Standard IGF-1 blood tests measure total circulating IGF-1. They are useful. A low IGF-1 after four weeks on ipamorelin or CJC-1295 at standard doses is a clear signal of either GHSR bottleneck (the peptide cannot trigger GH release), fl/fl GHR status (the GH-to-IGF1 conversion is inefficient), or STAT5B insufficiency.

The test misses the IGF1R and IGFBP-3 picture entirely. You can have normal-to-high circulating IGF-1 and still see blunted tissue effects if your IGF1R variant is reducing receptor sensitivity at the cell level, or if low IGFBP-3 is clearing IGF-1 before it reaches target tissues. This explains why some users report feeling little from MK-677 despite bloodwork showing their IGF-1 climbed from 150 to 280 ng/mL. Their liver responded. Their cells did not.

Gene Variant That Boosts Response Variant That Limits Response What It Affects Practical Fix for Low-Response Variant
GHSR Full-function receptor Loss-of-function variants Whether ghrelin-mimetics can trigger GH release Switch to CJC-1295 (GHRH receptor, not GHSR)
GHR (Exon 3) d3/d3 deletion fl/fl full-length IGF-1 production per GH pulse (up to 56% difference) Increase dosing frequency, not per-dose amount
IGF1R (rs2229765) Arg/Arg (G/G) His/His (A/A) Cell-level sensitivity to circulating IGF-1 Bloodwork alone will not identify this; use genetic testing
IGFBP3 (rs2854744) A/A (high IGFBP-3) C/C (low IGFBP-3) IGF-1 half-life and active window length Split dose across more daily administrations
High Responders

If growth peptides are working better than expected, monitor your IGF-1 levels

d3/d3 carriers and those with efficient GHSR function can push IGF-1 into ranges above 350 to 400 ng/mL on doses designed for the population average.

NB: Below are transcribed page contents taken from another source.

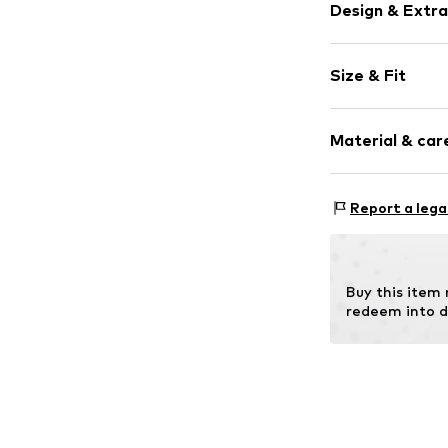
Design & Extra
Zip fastening
Size & Fit
Item no.
AA6206
Strap/handle
Material & care
Strap/handle 
Comp
Report a lega
Lining: Polye
Buy this item
redeem into d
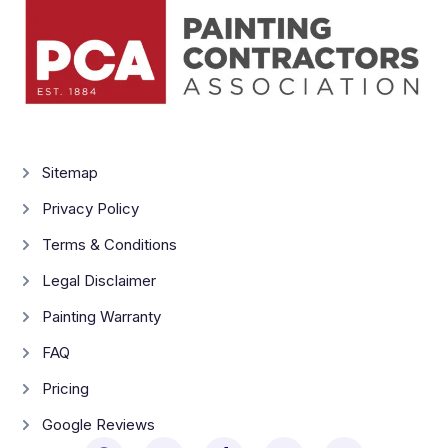
Sitemap
Privacy Policy
Terms & Conditions
Legal Disclaimer
Painting Warranty
FAQ
Pricing
Google Reviews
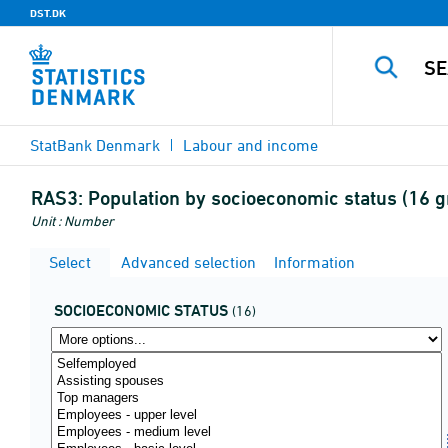
DST.DK
StatBank Denmark
Labour and income
RAS3:
Population by socioeconomic status (16 g
Unit : Number
Select
Advanced selection
Information
SOCIOECONOMIC STATUS
(16)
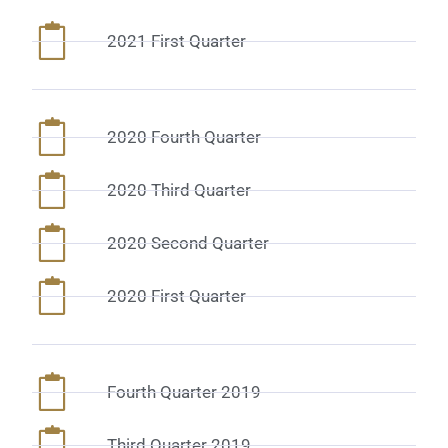
2021 First Quarter
2020 Fourth Quarter
2020 Third Quarter
2020 Second Quarter
2020 First Quarter
Fourth Quarter 2019
Third Quarter 2019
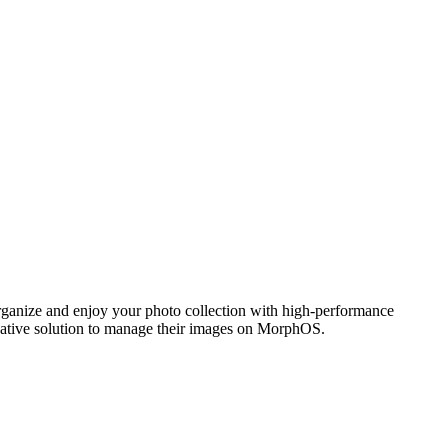
ganize and enjoy your photo collection with high-performance
 native solution to manage their images on MorphOS.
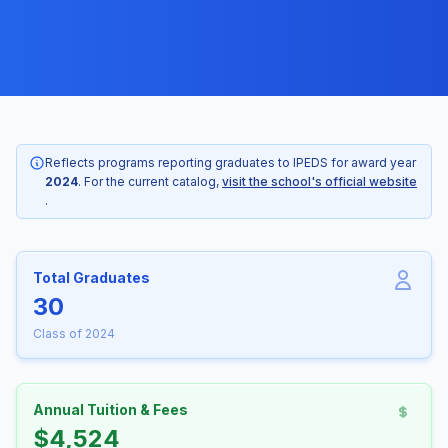
Reflects programs reporting graduates to IPEDS for award year
2024
. For the current catalog,
visit the school's official website
.
Total Graduates
30
Class of 2024
Annual Tuition & Fees
$4,524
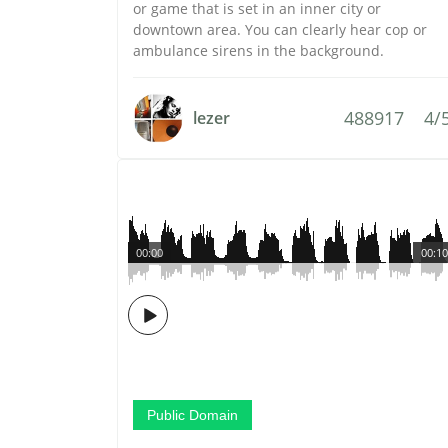
or game that is set in an inner city or
downtown area. You can clearly hear cop or
ambulance sirens in the background.
488917
4/
lezer
00:00
00:10
Public Domain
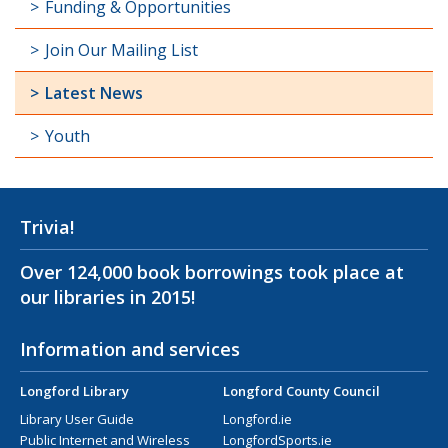
Funding & Opportunities
Join Our Mailing List
Latest News
Youth
Trivia!
Over 124,000 book borrowings took place at
our libraries in 2015!
Information and services
Longford Library
Longford County Council
Library User Guide
Longford.ie
Public Internet and Wireless
LongfordSports.ie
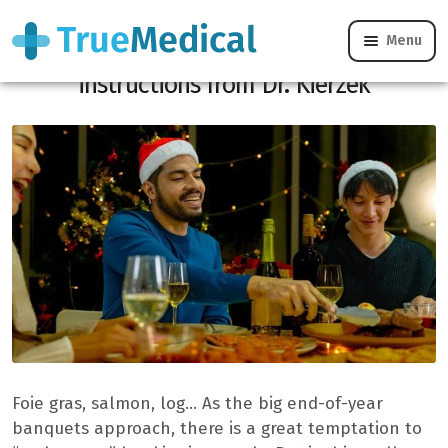
Menu
Parties without a liver attack:
instructions from Dr. Kierzek
Foie gras, salmon, log… As the big end-of-year
banquets approach, there is a great temptation to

That sounds like a win. But there is context worth knowing.

The EPIC-Heidelberg study, a prospective cohort of 7,461 participants followed for 17.5 years and published in the Journal of Clinical Endocrinology and Metabolism in 2023, found that each doubling of circulating IGF-1 was associated with a 25% higher breast cancer incidence rate and a 31% higher prostate cancer incidence rate. The study tracked naturally occurring IGF-1 variation, not secretagogue use, so it does not directly address growth peptide protocols. But it is a reason to monitor bloodwork rather than dose by feel. For more on how receptor downregulation interacts with extended high-IGF-1 exposure, see our guide on GH receptor reset timelines after a peptide cycle.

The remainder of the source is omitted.